### Requirement
The line containing "Počet zaměstnanců klesl na 1800" and every line after it to the end of the records: set those down exactly, without any pictures.

::: Data provided :::

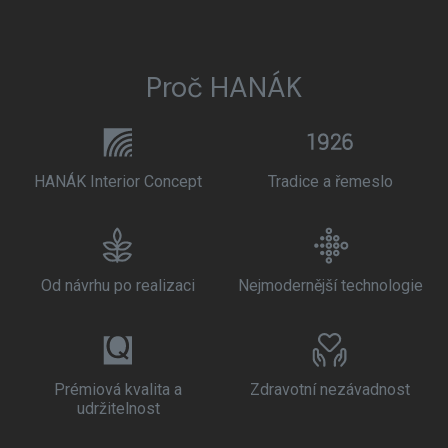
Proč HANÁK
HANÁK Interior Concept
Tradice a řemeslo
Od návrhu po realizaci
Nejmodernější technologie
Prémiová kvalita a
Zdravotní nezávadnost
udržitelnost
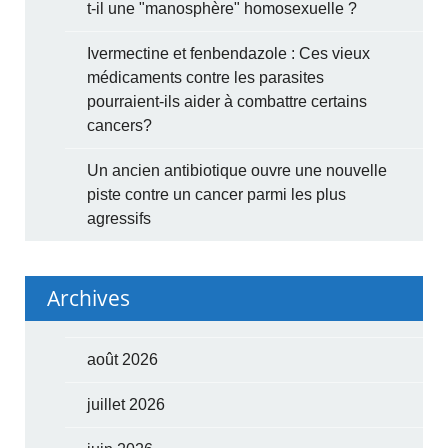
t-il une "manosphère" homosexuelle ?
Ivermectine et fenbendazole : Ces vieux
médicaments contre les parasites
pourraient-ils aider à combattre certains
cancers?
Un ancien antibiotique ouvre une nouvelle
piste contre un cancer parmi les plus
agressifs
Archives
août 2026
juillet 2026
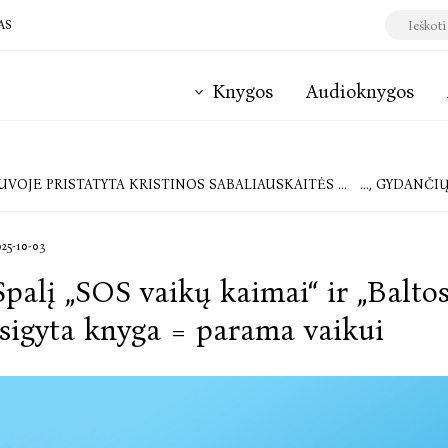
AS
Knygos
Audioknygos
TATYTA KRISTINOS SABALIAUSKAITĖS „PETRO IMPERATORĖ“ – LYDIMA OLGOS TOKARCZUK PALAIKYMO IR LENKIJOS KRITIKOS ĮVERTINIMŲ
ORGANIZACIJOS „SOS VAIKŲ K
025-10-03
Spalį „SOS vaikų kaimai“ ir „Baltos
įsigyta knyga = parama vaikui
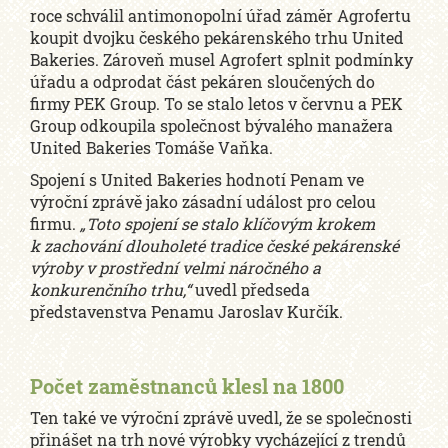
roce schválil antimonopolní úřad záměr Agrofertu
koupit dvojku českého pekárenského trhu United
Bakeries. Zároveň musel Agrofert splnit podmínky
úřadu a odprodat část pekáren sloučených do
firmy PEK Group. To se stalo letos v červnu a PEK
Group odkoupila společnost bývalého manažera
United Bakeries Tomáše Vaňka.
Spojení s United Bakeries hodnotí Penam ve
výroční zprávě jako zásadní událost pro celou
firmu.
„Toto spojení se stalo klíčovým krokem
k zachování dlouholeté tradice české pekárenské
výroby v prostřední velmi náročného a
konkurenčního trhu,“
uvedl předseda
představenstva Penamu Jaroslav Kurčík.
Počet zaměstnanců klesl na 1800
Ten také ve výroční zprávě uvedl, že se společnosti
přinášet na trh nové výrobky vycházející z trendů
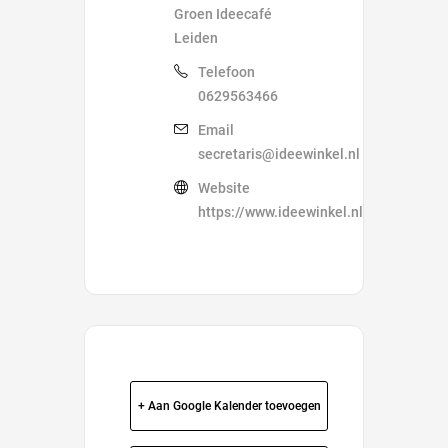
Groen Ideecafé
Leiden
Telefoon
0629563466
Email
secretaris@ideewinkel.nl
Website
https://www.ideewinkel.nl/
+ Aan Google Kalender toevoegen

:::

### Task result
Počet zaměstnanců klesl na 1800
Ten také ve výroční zprávě uvedl, že se společnosti
přinášet na trh nové výrobky vycházející z trendů
Groen Ideecafé
Leiden
Telefoon
0629563466
Email
secretaris@ideewinkel.nl
Website
https://www.ideewinkel.nl/
+ Aan Google Kalender toevoegen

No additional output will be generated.